**Saved entries:**
* * * * *
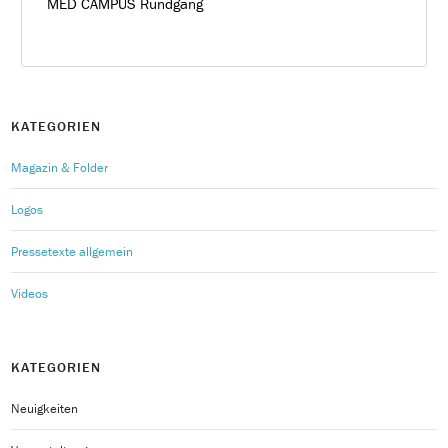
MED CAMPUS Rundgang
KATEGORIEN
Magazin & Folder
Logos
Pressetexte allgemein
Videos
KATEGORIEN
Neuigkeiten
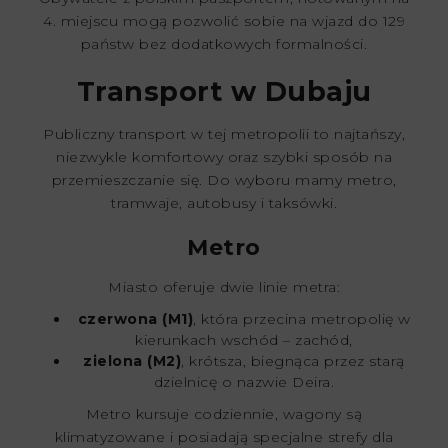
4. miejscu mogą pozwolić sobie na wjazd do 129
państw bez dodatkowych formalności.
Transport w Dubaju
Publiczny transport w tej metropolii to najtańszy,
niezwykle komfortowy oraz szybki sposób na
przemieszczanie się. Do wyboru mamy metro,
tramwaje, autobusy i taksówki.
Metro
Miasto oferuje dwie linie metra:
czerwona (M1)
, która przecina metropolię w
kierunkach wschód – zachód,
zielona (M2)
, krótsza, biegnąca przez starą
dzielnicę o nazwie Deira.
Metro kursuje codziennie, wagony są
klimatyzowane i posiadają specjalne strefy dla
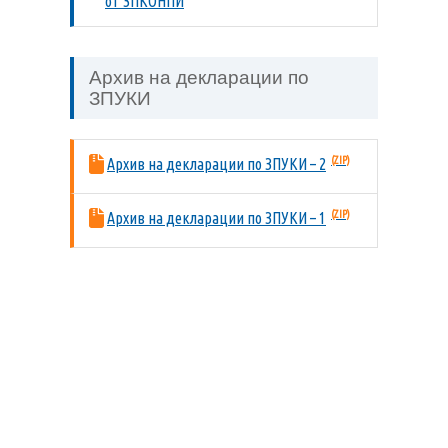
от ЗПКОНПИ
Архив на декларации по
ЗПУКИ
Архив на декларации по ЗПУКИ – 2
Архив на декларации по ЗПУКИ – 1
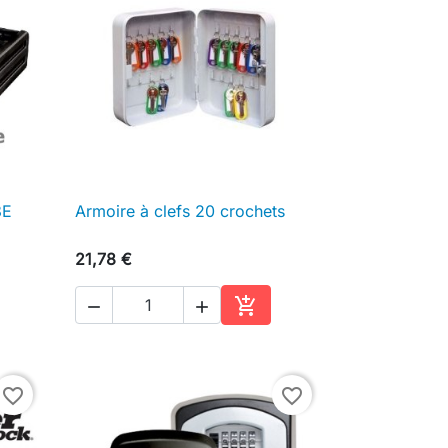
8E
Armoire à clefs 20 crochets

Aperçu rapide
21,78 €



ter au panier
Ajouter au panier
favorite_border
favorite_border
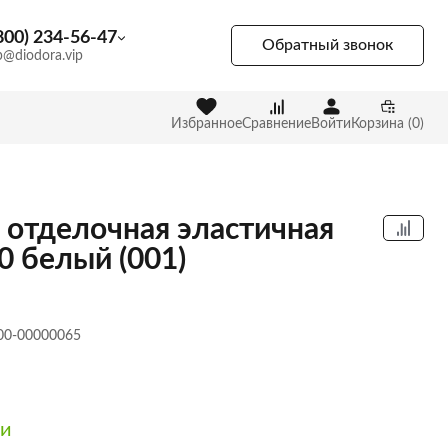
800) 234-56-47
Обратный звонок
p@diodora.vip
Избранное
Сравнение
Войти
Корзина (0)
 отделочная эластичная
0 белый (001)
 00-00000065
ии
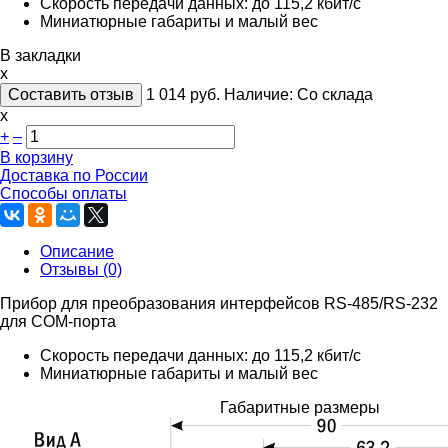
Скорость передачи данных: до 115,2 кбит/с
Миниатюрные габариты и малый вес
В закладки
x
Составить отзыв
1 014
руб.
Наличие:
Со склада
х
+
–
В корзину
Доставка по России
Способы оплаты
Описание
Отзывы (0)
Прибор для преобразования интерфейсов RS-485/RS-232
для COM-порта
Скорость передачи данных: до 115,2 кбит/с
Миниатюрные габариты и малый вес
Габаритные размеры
* * * * *
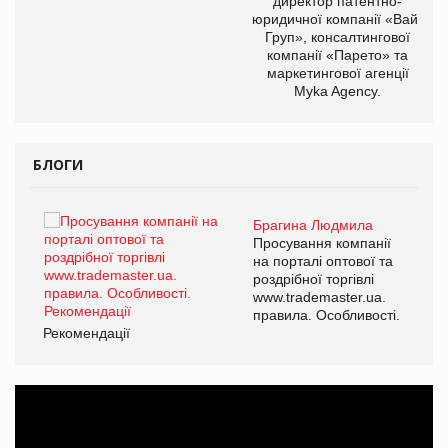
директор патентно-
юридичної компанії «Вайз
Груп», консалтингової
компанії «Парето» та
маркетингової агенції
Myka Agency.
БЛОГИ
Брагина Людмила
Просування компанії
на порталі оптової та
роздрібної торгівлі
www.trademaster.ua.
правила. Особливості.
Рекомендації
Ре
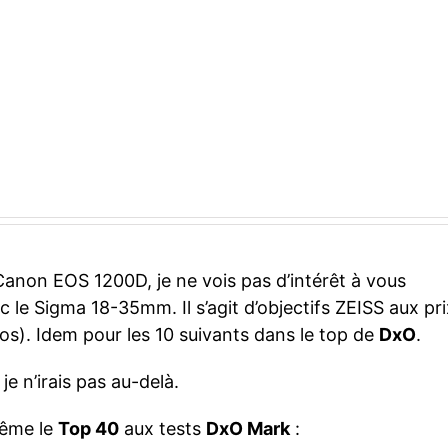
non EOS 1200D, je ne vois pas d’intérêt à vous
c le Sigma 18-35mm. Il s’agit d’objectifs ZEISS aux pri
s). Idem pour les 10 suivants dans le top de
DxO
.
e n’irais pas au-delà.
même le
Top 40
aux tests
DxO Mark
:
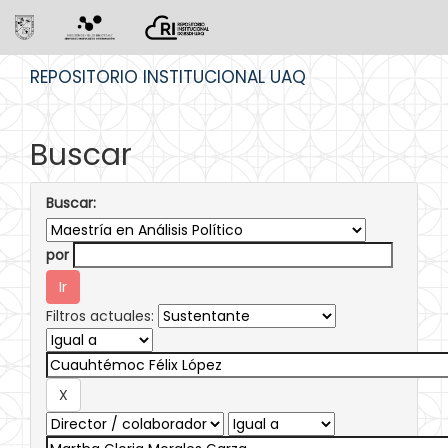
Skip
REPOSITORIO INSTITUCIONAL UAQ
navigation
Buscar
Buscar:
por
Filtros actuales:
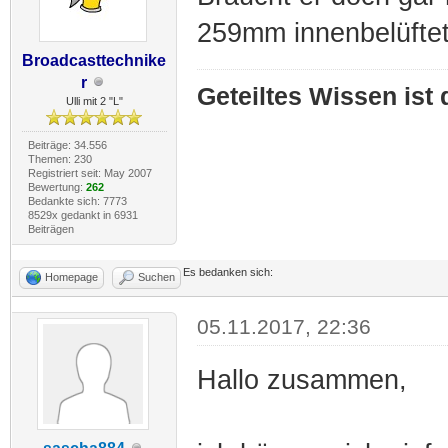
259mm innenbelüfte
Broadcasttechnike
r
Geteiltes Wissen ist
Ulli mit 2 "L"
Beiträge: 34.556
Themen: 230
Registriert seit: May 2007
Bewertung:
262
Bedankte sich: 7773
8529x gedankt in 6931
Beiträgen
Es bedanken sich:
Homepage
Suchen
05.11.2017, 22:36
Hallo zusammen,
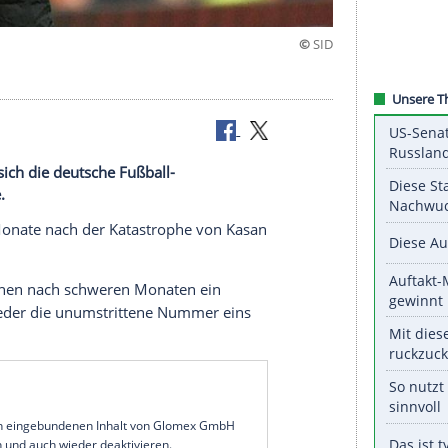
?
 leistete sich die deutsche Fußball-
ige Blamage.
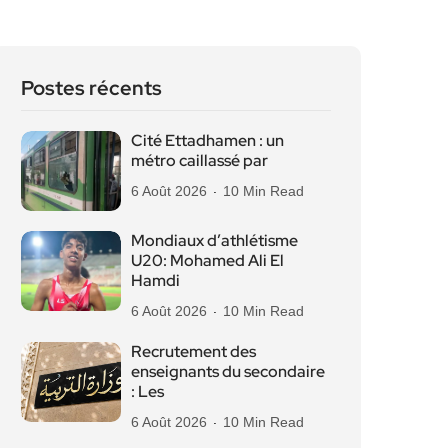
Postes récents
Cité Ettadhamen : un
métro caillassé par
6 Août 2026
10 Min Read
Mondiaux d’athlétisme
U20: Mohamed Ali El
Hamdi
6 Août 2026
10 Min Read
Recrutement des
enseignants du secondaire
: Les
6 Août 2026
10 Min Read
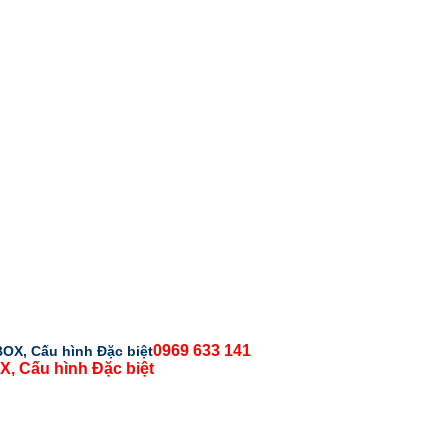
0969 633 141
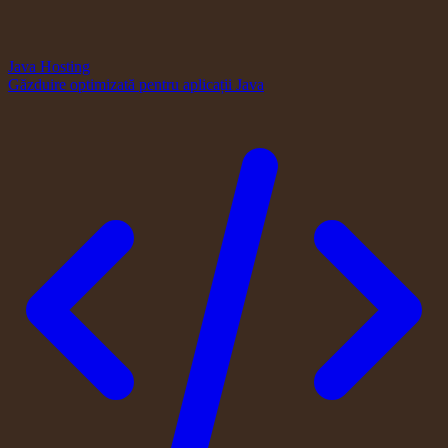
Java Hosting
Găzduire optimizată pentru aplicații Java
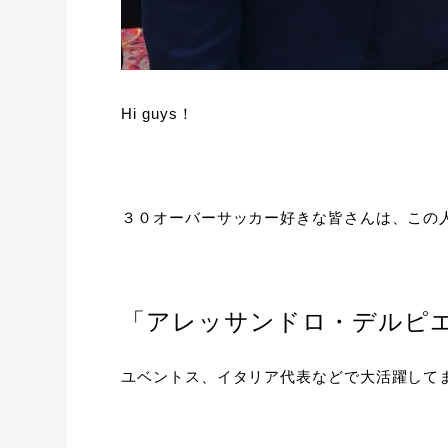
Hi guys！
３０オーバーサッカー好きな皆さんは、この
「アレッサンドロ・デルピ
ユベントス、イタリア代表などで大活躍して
* * * * *
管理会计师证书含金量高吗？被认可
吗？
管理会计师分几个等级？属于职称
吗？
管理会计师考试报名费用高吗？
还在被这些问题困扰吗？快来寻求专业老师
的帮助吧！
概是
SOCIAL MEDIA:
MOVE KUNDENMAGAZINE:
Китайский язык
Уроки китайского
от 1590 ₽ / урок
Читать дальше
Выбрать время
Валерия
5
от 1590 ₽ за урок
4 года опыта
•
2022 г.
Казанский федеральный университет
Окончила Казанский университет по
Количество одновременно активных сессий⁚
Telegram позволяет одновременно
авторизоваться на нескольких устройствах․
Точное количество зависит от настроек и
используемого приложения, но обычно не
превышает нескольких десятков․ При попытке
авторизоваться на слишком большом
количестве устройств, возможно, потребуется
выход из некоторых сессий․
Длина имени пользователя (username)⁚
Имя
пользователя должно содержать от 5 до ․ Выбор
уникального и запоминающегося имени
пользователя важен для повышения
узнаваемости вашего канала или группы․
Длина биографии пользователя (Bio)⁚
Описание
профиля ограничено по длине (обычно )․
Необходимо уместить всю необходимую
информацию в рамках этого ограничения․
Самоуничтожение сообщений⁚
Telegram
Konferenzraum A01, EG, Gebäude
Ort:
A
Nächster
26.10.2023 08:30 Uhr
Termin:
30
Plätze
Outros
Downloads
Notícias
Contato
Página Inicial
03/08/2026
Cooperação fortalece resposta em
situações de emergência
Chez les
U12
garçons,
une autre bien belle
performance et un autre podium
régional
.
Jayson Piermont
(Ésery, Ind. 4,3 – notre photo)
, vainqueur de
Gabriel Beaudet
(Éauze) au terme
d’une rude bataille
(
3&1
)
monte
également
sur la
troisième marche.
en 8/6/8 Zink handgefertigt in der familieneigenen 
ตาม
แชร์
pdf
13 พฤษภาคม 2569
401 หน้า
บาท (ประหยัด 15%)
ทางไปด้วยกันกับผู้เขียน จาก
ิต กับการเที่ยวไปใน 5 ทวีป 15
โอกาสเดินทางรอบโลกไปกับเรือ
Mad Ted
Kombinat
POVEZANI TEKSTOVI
* * * * *
**Task objective:**
Figure out the number of lines above in which the string "Java" appears. Only the number should be given.

**Exercise output:**
2